PROBLEM: Return the stretch from the line with "домашний интернет" through the line with "Qui est cette" in the data below, character for character, skipping all pictures.

SUPPLIED INFORMATION:
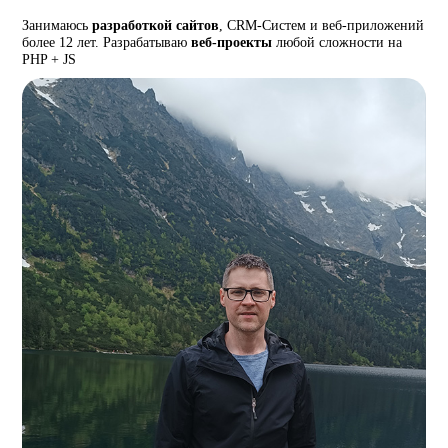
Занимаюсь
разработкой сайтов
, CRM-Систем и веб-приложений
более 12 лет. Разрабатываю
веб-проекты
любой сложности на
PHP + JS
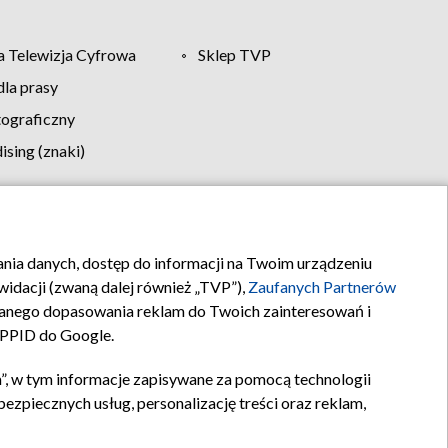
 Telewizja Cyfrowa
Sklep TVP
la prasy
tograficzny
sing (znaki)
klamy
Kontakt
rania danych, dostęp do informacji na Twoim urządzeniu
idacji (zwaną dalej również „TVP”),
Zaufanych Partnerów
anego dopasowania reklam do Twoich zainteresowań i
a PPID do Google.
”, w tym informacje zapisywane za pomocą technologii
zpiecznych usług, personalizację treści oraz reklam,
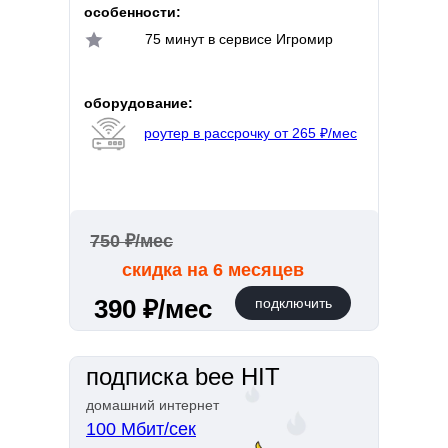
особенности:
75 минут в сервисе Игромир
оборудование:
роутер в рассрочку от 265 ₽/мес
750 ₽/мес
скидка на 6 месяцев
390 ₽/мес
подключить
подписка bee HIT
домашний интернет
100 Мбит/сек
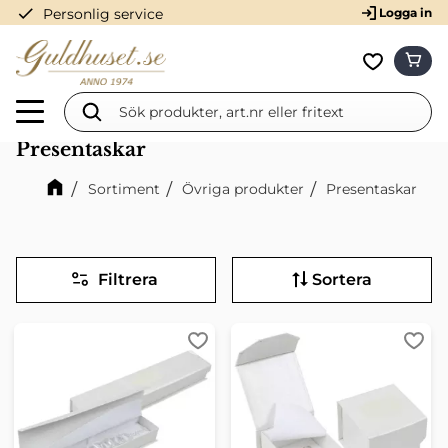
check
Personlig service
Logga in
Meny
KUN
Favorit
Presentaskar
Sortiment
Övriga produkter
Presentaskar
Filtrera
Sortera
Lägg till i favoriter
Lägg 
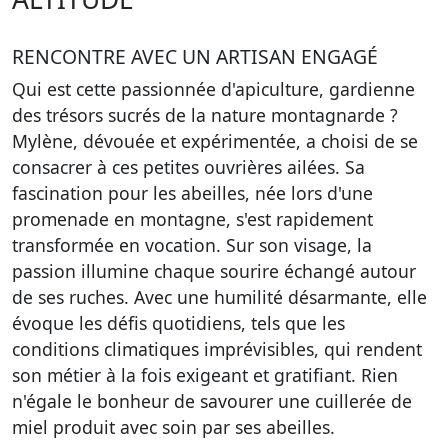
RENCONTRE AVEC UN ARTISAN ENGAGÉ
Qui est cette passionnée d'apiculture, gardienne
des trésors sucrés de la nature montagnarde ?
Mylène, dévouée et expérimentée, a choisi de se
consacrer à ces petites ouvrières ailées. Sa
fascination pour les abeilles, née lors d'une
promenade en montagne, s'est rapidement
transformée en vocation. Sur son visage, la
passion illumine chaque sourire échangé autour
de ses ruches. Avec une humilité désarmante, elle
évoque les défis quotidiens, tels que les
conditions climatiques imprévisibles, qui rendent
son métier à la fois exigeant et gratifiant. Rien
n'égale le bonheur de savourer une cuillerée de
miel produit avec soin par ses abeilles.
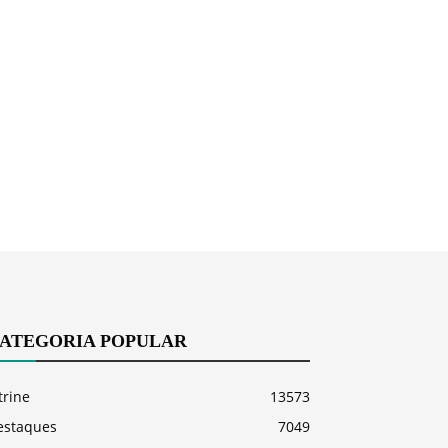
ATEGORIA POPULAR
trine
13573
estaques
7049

RESPONSE TO THIS EXERCISE:
домашний интернет
100 Мбит/сек
check
Personlig service
Logga in
Meny
KUN
Favorit
Presentaskar
Sortiment
Övriga produkter
Presentaskar
Filtrera
Sortera
Lägg till i favoriter
Lägg 
RENCONTRE AVEC UN ARTISAN ENGAGÉ
Qui est cette passionnée d'apiculture, gardienne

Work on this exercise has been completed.